Navratri is a festival of ten days and nine nights full of music and dancing when Hindus worship the female expression of the divine. The Hindu festival is celebrated each year in the autumn and honours the creative power of the Goddess personified in the forms of Durga, Lakshmi and Saraswati. Worshippers around the world honour each of the days of the festival wearing a specific colour in honour of the Goddess.
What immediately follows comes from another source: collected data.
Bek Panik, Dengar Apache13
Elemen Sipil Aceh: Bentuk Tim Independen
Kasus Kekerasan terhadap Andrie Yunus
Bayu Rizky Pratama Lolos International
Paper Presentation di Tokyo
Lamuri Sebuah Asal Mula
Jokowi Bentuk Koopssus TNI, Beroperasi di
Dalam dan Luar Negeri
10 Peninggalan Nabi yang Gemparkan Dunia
Express.co.uk has compiled a guide for the nine colours of the Navratri festival this year.
Navratri is a major festival held in the Hindu religion in honour of the divine feminine.
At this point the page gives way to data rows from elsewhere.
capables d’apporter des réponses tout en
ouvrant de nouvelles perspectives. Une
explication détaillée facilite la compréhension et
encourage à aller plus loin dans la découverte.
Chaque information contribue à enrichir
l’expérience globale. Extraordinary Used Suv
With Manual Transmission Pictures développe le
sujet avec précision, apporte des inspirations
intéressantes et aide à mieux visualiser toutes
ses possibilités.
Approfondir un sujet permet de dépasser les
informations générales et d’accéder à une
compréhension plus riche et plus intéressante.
The festival is celebrated with excitement and colour and is a time for family and friends to come together to commemorate the occasion.
This year Navratri will begin on Sunday, September 29 and last until October 7.
Each of the days of the festival is dedicated to Goddess Durga’s nine avatars and considered to be very auspicious.
The days are endowed with significance related to the colour and goddess worshipped on each day.
This year, the first day of Navratri will be celebrated with the vibrant colour of orange.
Orange is the first incarnation of Devi: Shailaputri, the daughter of the mountains.
She is the absolute form of Mother Nature and symbolises strength.
Orange is the colour of happiness and energy.
The second day of Navratri is the incarnation of Goddess Durga is Brahmacharani and is white.
Brahamcharani is the female seeking spiritual knowledge.
In this form, the Goddess Durga or Parvati goes to the verdant mountains to do penance where her prospective consort Lord Shiva is.
The colour white is used to symbolise peace and purity.
The third day of the festival will be celebrated with the colour red.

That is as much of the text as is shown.